Wiele osób mailuje bądź dzwoni do mnie z pytaniem o montaż schowanych karniszy, o których pisałam w tym poście. Pomyślałam, że rozrysuję schemat na blogu – może dla kogoś będzie przydatny. Zrobiłam krótki szkic w paincie, na którym pokazuję zabudowę dość masywną – można jednak dostosować jej szerokość do własnych wymagań.
Zwróćcie uwagę na kilka rzeczy. Przede wszystkim przytwierdzenie konstrukcji do sufitu – otóż jest ona umieszczona na ruszcie, na którym zazwyczaj buduje się zabudowy kartonowo-gipsowe.

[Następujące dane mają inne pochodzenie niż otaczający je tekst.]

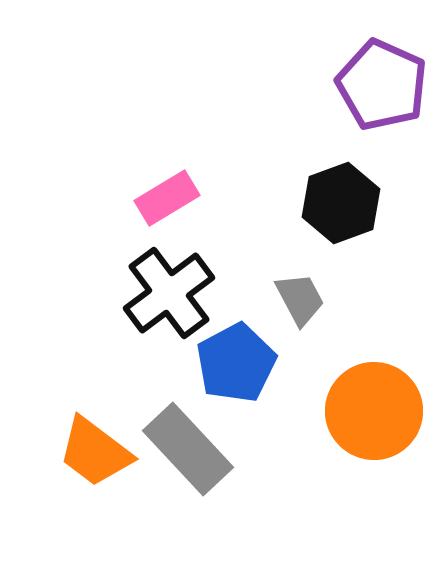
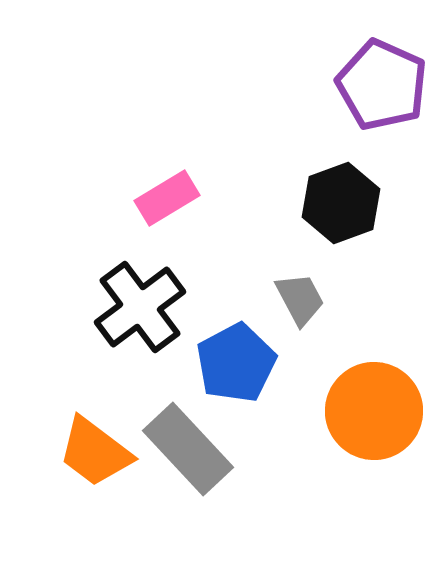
black cross: moved 29 px left, 14 px down
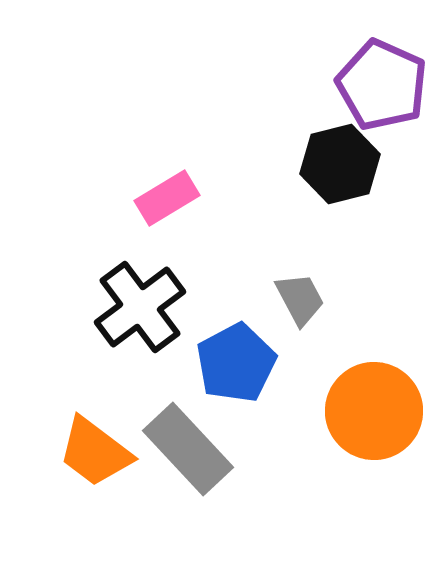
black hexagon: moved 1 px left, 39 px up; rotated 6 degrees clockwise
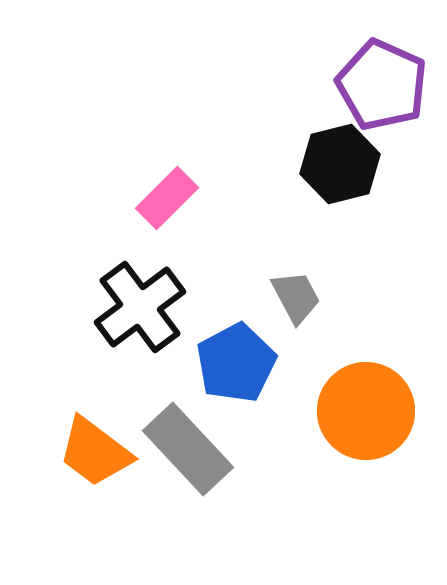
pink rectangle: rotated 14 degrees counterclockwise
gray trapezoid: moved 4 px left, 2 px up
orange circle: moved 8 px left
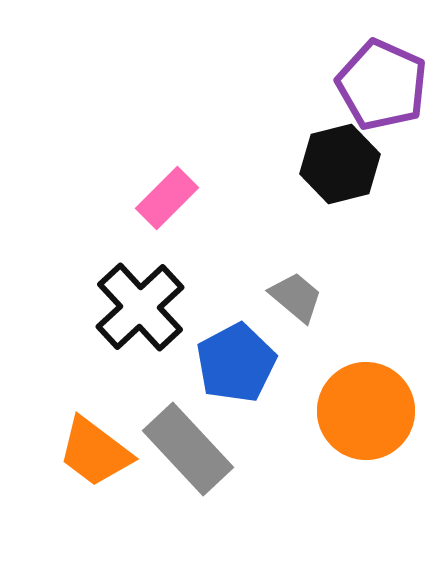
gray trapezoid: rotated 22 degrees counterclockwise
black cross: rotated 6 degrees counterclockwise
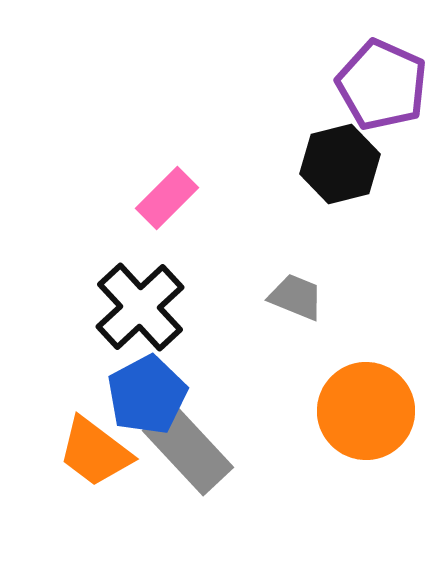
gray trapezoid: rotated 18 degrees counterclockwise
blue pentagon: moved 89 px left, 32 px down
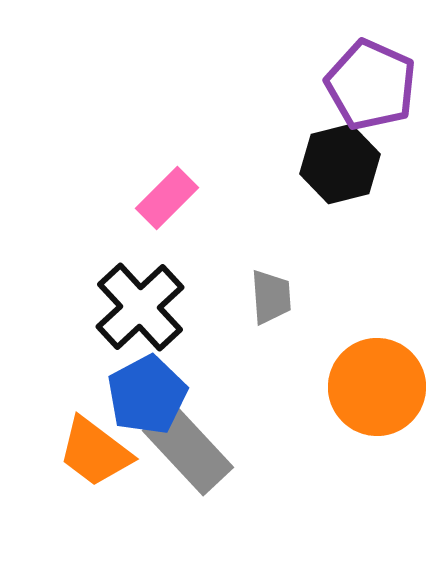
purple pentagon: moved 11 px left
gray trapezoid: moved 25 px left; rotated 64 degrees clockwise
orange circle: moved 11 px right, 24 px up
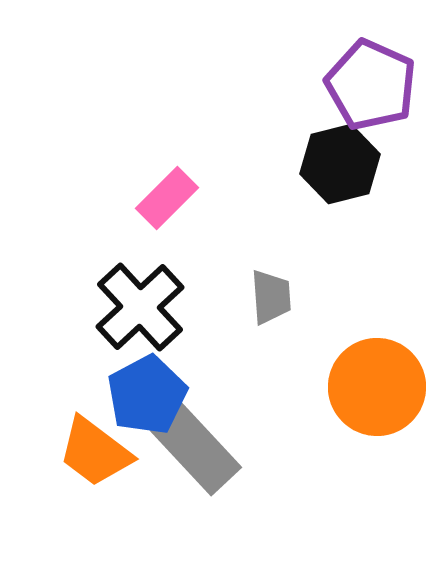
gray rectangle: moved 8 px right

Płyty kartonowo-gipsowe przybierają znak litery L. Oczywiście długość elementów zależy od Was – można zrobić wyższą lub niższą zabudowę.

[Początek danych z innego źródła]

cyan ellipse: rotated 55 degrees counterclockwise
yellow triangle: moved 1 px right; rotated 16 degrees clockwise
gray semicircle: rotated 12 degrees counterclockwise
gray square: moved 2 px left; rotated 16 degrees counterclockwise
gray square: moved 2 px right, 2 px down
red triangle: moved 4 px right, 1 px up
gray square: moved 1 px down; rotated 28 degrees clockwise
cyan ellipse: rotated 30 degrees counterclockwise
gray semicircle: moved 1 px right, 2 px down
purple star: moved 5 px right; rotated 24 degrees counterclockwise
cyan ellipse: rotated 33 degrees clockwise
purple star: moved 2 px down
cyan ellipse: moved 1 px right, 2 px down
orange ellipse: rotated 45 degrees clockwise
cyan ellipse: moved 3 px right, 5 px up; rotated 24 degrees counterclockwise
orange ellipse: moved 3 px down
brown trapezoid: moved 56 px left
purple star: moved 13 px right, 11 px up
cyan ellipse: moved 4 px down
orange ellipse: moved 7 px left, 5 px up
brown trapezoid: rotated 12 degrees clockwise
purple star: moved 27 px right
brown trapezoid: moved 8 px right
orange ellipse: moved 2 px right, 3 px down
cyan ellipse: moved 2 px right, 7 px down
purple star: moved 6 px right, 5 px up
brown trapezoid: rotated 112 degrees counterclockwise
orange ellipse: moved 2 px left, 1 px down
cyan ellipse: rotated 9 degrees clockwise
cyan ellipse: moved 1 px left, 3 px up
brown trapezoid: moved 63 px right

Pasek LED przyklejony jest po wewnętrznej stronie dolnej płyty – około 1 cm od krawędzi. Dzięki temu widzimy sączące się światło, a nie punkciki LEDów. Płyta, jak widzicie, jest dłuższa niż rusztowanie – właśnie po to, aby można było przykleić na niej LED.
Na co zwrócić uwagę?
Po pierwsze trzeba dobrze zastanowić się nad umiejscowieniem karnisza i odsunąć go od ściany z oknem na tyle, aby zawieszona firana czy zasłona nie wybrzuszała się na parapecie. Ma swobodnie spływać na dół.
Zabudowa z elementem LED też musi być choć trochę odsunięta od zasłony – dzięki temu będzie widać sączące się światło. Jeśli przysuniemy ją zbyt blisko, efektu nie będzie. Materiał skutecznie zasłoni światło.
Kolejnym ważnym aspektem jest możliwość swobodnego dostania się do karnisza, aby na przykład zdjąć zasłony. Swobodnie musi się tam zmieścić ręka.
Bardzo polecam takie rozwiązanie, jest niedrogie i bardzo efektowne!